Assign specific signature to the specific data value within the treatment

Hi R-Community,

I plotted a boxplot using ggplot2 library as attached below. Now, I am interested in highlighting specific data values with in the treatment. How can I accomplish this? For example, I want to change the color of specific data point for analyst_2 and different specific data point for analyst_1.

Any help will be highly appreciated!

I code I use to generate the plot is below:
ggplot(data.m4, aes(x = Treatment, y = value, fill = Treatment)) + geom_boxplot(position = position_dodge(width = 0.7)) + facet_wrap(~vars, scales = "free_y") + geom_point(position = position_jitterdodge(jitter.width = 0.1, dodge.width = 0.7), aes(fill = Treatment), pch = 21) + theme_bw()

image

1 Like
library(ggplot2)
p <- ggplot(mpg, aes(class, hwy))
p + geom_boxplot(aes(colour = drv)) + 
  geom_point( 
    data = mpg[which(mpg$hwy > 40),], 
    aes(class,hwy),
    color="blue", size=4, show.legend = FALSE) +
  theme_minimal()

Thank you prompt reply, I highly appreciate it. How can I specify different values in different treatment. For example, anything >40 in sub compact and value between 25 to 30 in midsize.

Thank you so much in advance.

@technocrat - I am attaching my data for your reference. I want to specify data values below 0.17 in spiked_SqMV2 Analyst_2 and data values below 0.2 in Naturally_infected_SqMV12 in Analyst_1 only.

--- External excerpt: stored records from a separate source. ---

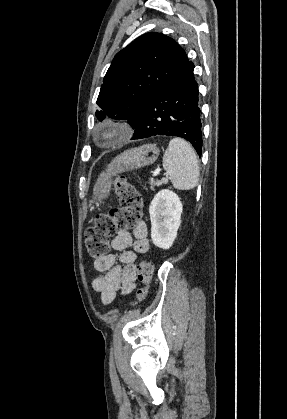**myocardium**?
I'll return each instance as SVG.
<instances>
[{
  "instance_id": "f54148a6",
  "label": "myocardium",
  "mask_w": 287,
  "mask_h": 419,
  "mask_svg": "<svg viewBox=\"0 0 287 419\" xmlns=\"http://www.w3.org/2000/svg\"><path fill=\"white\" fill-rule=\"evenodd\" d=\"M128 123L118 120H106L96 130V138L103 144L111 145L125 140L131 135Z\"/></svg>"
}]
</instances>
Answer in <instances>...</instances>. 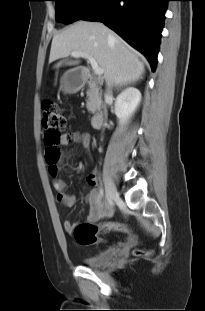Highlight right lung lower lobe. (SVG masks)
Here are the masks:
<instances>
[{
  "label": "right lung lower lobe",
  "mask_w": 205,
  "mask_h": 311,
  "mask_svg": "<svg viewBox=\"0 0 205 311\" xmlns=\"http://www.w3.org/2000/svg\"><path fill=\"white\" fill-rule=\"evenodd\" d=\"M169 0H102L81 20L103 22L143 53L155 71Z\"/></svg>",
  "instance_id": "98d812e1"
}]
</instances>
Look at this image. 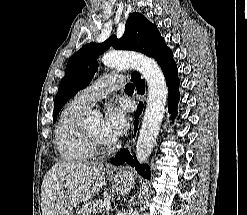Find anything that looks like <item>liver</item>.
Returning a JSON list of instances; mask_svg holds the SVG:
<instances>
[{
  "label": "liver",
  "instance_id": "liver-1",
  "mask_svg": "<svg viewBox=\"0 0 247 215\" xmlns=\"http://www.w3.org/2000/svg\"><path fill=\"white\" fill-rule=\"evenodd\" d=\"M105 183L103 164L57 162L42 182V215H61L95 196Z\"/></svg>",
  "mask_w": 247,
  "mask_h": 215
}]
</instances>
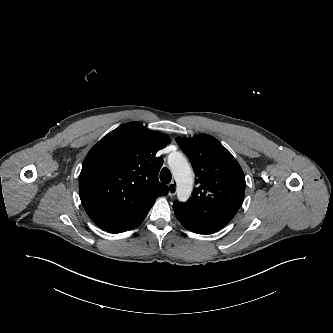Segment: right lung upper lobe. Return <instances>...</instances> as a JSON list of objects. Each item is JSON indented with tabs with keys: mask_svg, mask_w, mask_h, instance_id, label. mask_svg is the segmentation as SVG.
<instances>
[{
	"mask_svg": "<svg viewBox=\"0 0 333 333\" xmlns=\"http://www.w3.org/2000/svg\"><path fill=\"white\" fill-rule=\"evenodd\" d=\"M169 143L166 135L129 122L91 148L79 176V195L98 227L110 231L129 226L167 195V186L158 180L163 159L156 153Z\"/></svg>",
	"mask_w": 333,
	"mask_h": 333,
	"instance_id": "cb5924a9",
	"label": "right lung upper lobe"
}]
</instances>
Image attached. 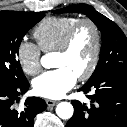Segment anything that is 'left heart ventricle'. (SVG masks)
Instances as JSON below:
<instances>
[{"mask_svg":"<svg viewBox=\"0 0 127 127\" xmlns=\"http://www.w3.org/2000/svg\"><path fill=\"white\" fill-rule=\"evenodd\" d=\"M94 49V35L90 27L83 26L76 34L66 54L54 56V67H66L76 76L82 74L89 66Z\"/></svg>","mask_w":127,"mask_h":127,"instance_id":"left-heart-ventricle-1","label":"left heart ventricle"}]
</instances>
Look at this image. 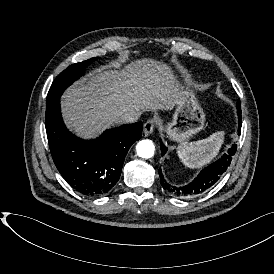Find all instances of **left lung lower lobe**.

See the FAQ: How to do a minimal reproducible example reprex for beginners. A screenshot is not a good substitute for representative data, so I'll have to make some assumptions.

For a data frame named Dat with fields spiked_SqMV2, Naturally_infected_SqMV12, Analyst_2 and Analyst_1, I'm going to use S,N,A1 and A2 for convenience. To select only those points that meet criteria described involves a Boolean logical specification.

(S < 0.17 \& A\ 2) \& (S < 0.2 \& A1)

To implement that in R, we can subset my_data

my_data[which((S< 0.17 &  A1) & (N < 0.2 & A2)),]

This assumes that A1 and A2 are typeof logical`

@technocrat Thank you so much.

I tried couple of different ways - did not work. I've attached demo datasheet and code error. One of closest example I've found is r - subsetting points in a faceted plot using position_jitterdodge - Stack Overflow but in this case the cutoff was set same of all treatments.

Thank you!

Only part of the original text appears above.